Hi, I’m running a script that dies after giving the warning “maximal_independent_set may run out of memory” - do have any advice on this?
2022-08-02 16:21:36 Hail: INFO: ld_prune: running local pruning stage with max queue size of 541201 variants
2022-08-02 16:24:01 Hail: INFO: wrote table with 3356459 rows in 115376 partitions to /tmp/M9ZpN5CoeFopVRDnpKVv5V
Total size: 95.67 MiB
* Rows: 95.67 MiB
* Globals: 11.00 B
* Smallest partition: 0 rows (21.00 B)
* Largest partition: 77 rows (2.33 KiB)
2022-08-02 16:28:36 Hail: INFO: Wrote all 820 blocks of 3356459 x 294 matrix with block size 4096.
2022-08-02 16:35:52 Hail: INFO: wrote table with 48565726 rows in 1639 partitions to /tmp/tfHThUiCD9m00Bz2BKBVyt
Total size: 533.95 MiB
* Rows: 500.28 MiB
* Globals: 33.66 MiB
* Smallest partition: 419 rows (3.91 KiB)
* Largest partition: 78125 rows (840.47 KiB)

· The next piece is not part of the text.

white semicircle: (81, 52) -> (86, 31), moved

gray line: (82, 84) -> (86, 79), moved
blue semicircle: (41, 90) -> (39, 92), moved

2022-08-02 16:39:12 Hail: WARN: over 400,000 edges are in the graph; maximal_independent_set may run out of memory
ERROR: (gcloud.dataproc.jobs.submit.pyspark) Job [db790e4009254d9893a4dc042d62d717] failed with error:
Google Cloud Dataproc Agent reports job failure. If logs are available, they can be found at:
https://console.cloud.google.com/dataproc/jobs/db790e4009254d9893a4dc042d62d717?project=broad-mpg-gnomad®ion=us-central1
gcloud dataproc jobs wait 'db790e4009254d9893a4dc042d62d717' --region 'us-central1' --project 'broad-mpg-gnomad'
https://console.cloud.google.com/storage/browser/dataproc-faa46220-ec08-4f5b-92bd-9722e1963047-us-central1/google-cloud-dataproc-metainfo/c9402aa7-e519-41e2-b3e0-7c91dc3d72dc/jobs/db790e4009254d9893a4dc042d62d717/
gs://dataproc-faa46220-ec08-4f5b-92bd-9722e1963047-us-central1/google-cloud-dataproc-metainfo/c9402aa7-e519-41e2-b3e0-7c91dc3d72dc/jobs/db790e4009254d9893a4dc042d62d717/driveroutput
Traceback (most recent call last):
File "/Users/kristen/miniconda3/envs/hail/bin/hailctl", line 8, in <module>
sys.exit(main())
File "/Users/kristen/miniconda3/envs/hail/lib/python3.7/site-packages/hailtop/hailctl/__main__.py", line 107, in main
cli.main(args)
File "/Users/kristen/miniconda3/envs/hail/lib/python3.7/site-packages/hailtop/hailctl/dataproc/cli.py", line 124, in main
jmp[args.module].main(args, pass_through_args))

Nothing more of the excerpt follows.